Circular RNAs and their parental gene loci show distinct characteristics as compared to linear genes
To characterize circRNAs and their genomic loci, we compared circRNAs with the linear transcripts from which they were derived and randomly-selected genes without detectable circRNAs. Similar to previous reports, maize circRNAs exhibit distinct features. Genes with detectable circRNAs are significantly longer than randomly-selected genes (Fig 2A). Overall, the average exon length of circRNAs is significantly shorter than that of randomly-selected linear transcripts, especially for circRNAs with multi exons. However, for circRNAs with only a single exon, the exon length is significantly longer than that of randomly-selected linear transcripts (Fig 2B). Interestingly, the exon length of circRNAs decreases along with the increase of exon number when exon number of circRNAs is less than five, then enters a plateau (Fig 2C). Notably, the flanking intron length of the junctions of circRNAs is significantly larger than that of linear transcripts of randomly-selected gene loci (Fig 2D). Although circRNAs themselves are likely to be expressed at low levels, most of their parental genes are likely to be highly expressed (Fig 2E). Notably, there is no obvious correlation between the accumulation of circRNAs and their corresponding parental genes (Fig 2F), suggesting complicated relationships of these two RNA types in maize. Additionally, a significantly higher proportion of circRNAs could be aligned with miRNAs than that of the genome-wide linear transcripts, indicative of potential miRNA mimic capability (152/1245) (Fig S4). Furthermore, circRNAs are more likely to be expressed in a tissue-specific manner than are genome-wide linear transcripts (Fig S5). All these features of maize circRNAs are similar to that described in other species, suggesting that fundamental features and regulation of circRNAs exhibit evolutionary conservation.

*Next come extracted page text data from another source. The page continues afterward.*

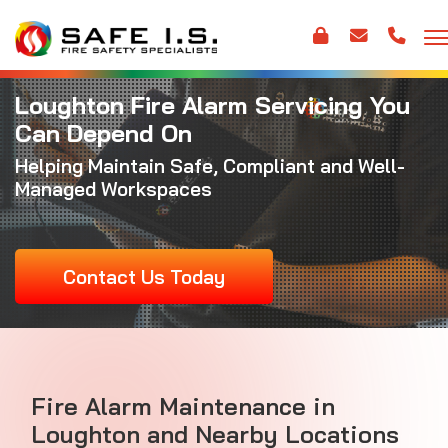
Loughton Fire Alarm Servicing You
Can Depend On
Helping Maintain Safe, Compliant and Well-
Managed Workspaces
Contact Us Today
Fire Alarm Maintenance
in
Loughton and Nearby Locations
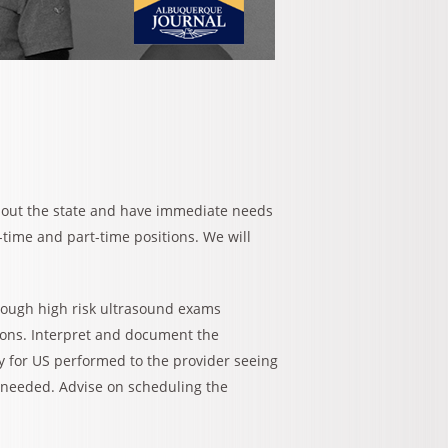
hout the state and have immediate needs
l-time and part-time positions. We will
rough high risk ultrasound exams
ions. Interpret and document the
y for US performed to the provider seeing
s needed. Advise on scheduling the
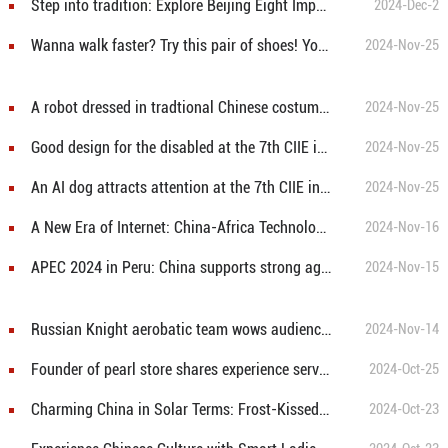
Step into tradition: Explore Beijing Eight Imperial Handicrafts Museum
2024-Dec-2
Wanna walk faster? Try this pair of shoes! You can walk at the speed of 11km/h!
2024-Nov-25
A robot dressed in tradtional Chinese costumes is dancing at the 7th CIIE in Shanghai
2024-Nov-25
Good design for the disabled at the 7th CIIE in Shanghai!
2024-Nov-25
An AI dog attracts attention at the 7th CIIE in east China's Shanghai
2024-Nov-25
A New Era of Internet: China-Africa Technology and Education Cooperation Helps Bridge Africa’s Digital Divide
2024-Nov-16
APEC 2024 in Peru: China supports strong agenda for green economy and sustainability
2024-Nov-15
Russian Knight aerobatic team wows audience with high-difficulty maneuvers at 15th China International Aviation and Aerospace Exhibition
2024-Nov-14
Founder of pearl store shares experience serving Margaret Thacher
2024-Oct-25
Charming China in Solar Terms: Frost-Kissed Persimmons Blaze Like Fire
2024-Oct-23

(A) Comparison of gene lengths between genes with and without detected circRNAs. Linear and circular represent randomly-selected genes without detectable circRNAs and genes with detectable circRNAs in B73 v3.26 annotation, respectively. (B) Comparison of exon length between exons with and without detectable circRNAs. Linear indicated random selected exons without detectable circRNAs, circular indicates exons with detectable circRNAs, while multi and single represent circRNAs with multiple exons and single exon, respectively. (C) Length distribution of exons of circRNAs. (D) Length distribution of flanking introns of genes with and without detectable circRNAs. Y-axis in (B), (C) and (D) indicates the log 10 of exon or intron length (bp). (E) Comparison of expression levels (FPKM) between genes with and without detectable circRNAs. Linear and circular represent randomly-selected genes without detectable circRNAs and genes with detectable circRNAs in B73 v3.26 annotation, respectively. (F) Expression-level relationships between circRNAs (junction reads) and their parental genes (TPM).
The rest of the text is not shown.